[51245] in North American Network Operators' Group
RE: FORGET THE LETTERS (was RE: Eat this RIAA)
daemon@ATHENA.MIT.EDU (Nigel Clarke)
Wed Aug 21 23:39:44 2002
Reply-To: <nigel@forever-networks.com>
From: "Nigel Clarke" <nigel@forever-networks.com>
To: "Sean Donelan" <sean@donelan.com>, <nanog@merit.edu>
Date: Wed, 21 Aug 2002 23:27:30 -0700
In-Reply-To: <Pine.GSO.4.40.0208212306270.29124-100000@clifden.donelan.com>
Errors-To: owner-nanog-outgoing@merit.edu
To be perfectly honest, I could care less about any letters. It might be a
good idea to follow in the footsteps of
Informationwave and just take action.
<CLARKE>
-----Original Message-----
From: owner-nanog@merit.edu [mailto:owner-nanog@merit.edu]On Behalf Of
Sean Donelan
Sent: Wednesday, August 21, 2002 8:20 PM
To: nanog@merit.edu
Subject: $12,000 per person registration fee (was RE: Eat this RIAA)
On Wed, 21 Aug 2002, Nigel Clarke wrote:
> However, this type of action might not be necessary at all.
>
> Some of the users on this list think RIAA's recent actions are nothing
more
> than empty threats.
> Why doesn't NANOG make a few of its own?
>
> A "polite" letter from a NANOG representative should do the trick.
The RIAA's annual budget is roughly $18 million. That pays for lawyers
and other stuff which goes into writing "polite" letters. To raise that
much money Merit would need to charge about $12,000 per person per NANOG
meeting. People complain the current $300 registration fee is too much.

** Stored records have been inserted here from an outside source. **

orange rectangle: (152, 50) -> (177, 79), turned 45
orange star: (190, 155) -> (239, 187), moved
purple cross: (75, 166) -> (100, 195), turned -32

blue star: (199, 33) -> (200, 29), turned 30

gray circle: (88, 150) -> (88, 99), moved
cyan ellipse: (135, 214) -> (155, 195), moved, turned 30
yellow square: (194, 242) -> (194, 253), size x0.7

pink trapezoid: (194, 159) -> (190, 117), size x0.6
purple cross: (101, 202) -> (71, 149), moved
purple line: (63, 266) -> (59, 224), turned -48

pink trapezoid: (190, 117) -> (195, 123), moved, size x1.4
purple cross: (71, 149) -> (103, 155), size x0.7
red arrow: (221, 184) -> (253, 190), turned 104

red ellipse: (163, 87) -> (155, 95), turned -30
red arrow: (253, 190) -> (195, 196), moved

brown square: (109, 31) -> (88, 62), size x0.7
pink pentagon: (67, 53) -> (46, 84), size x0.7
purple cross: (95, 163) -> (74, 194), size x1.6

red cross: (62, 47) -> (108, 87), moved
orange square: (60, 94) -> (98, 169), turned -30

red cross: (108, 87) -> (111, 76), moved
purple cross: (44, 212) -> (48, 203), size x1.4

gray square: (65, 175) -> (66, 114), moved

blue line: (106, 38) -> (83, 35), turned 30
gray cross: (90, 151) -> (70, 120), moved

NANOG is not a lobbying organization. There are other several
organizations (and mailing lists) you may want to consider instead, such
as the Electronic Frontier Foundation http://www.eff.org/ You can also
write your elected representatives for the price of a postage stamp. Some
congress critters even accept e-mail now.